Exercise brief: Copy out each line of the entries below in which the string "krivična" appears.
*** Available data ***
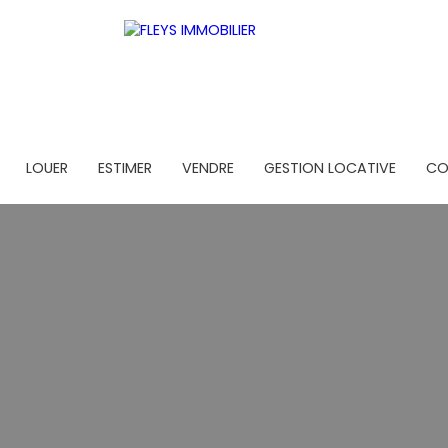
LOUER
ESTIMER
VENDRE
GESTION LOCATIVE
CO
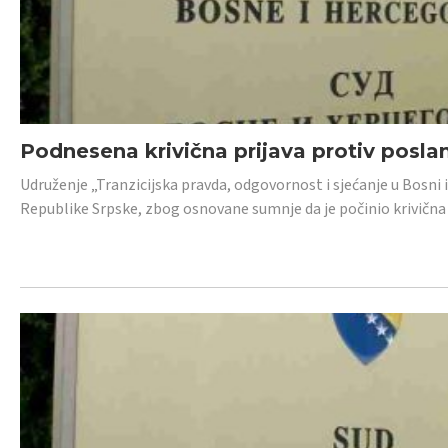
Podnesena krivična prijava protiv posl
Udruženje „Tranzicijska pravda, odgovornost i sjećanje u Bosni 
Republike Srpske, zbog osnovane sumnje da je počinio krivična dj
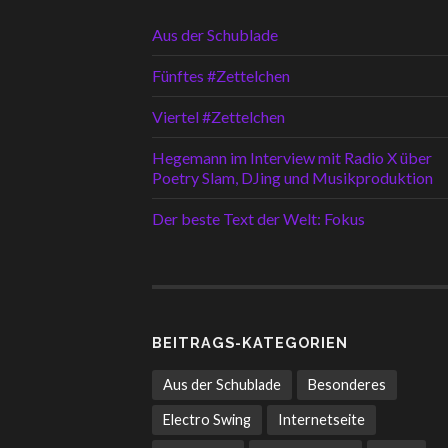
Aus der Schublade
Fünftes #Zettelchen
Viertel #Zettelchen
Hegemann im Interview mit Radio X über
Poetry Slam, DJing und Musikproduktion
Der beste Text der Welt: Fokus
BEITRAGS-KATEGORIEN
Aus der Schublade
Besonderes
Electro Swing
Internetseite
*** End of Available data ***
Written answer:
Podnesena krivična prijava protiv posl
Republike Srpske, zbog osnovane sumnje da je počinio krivična dj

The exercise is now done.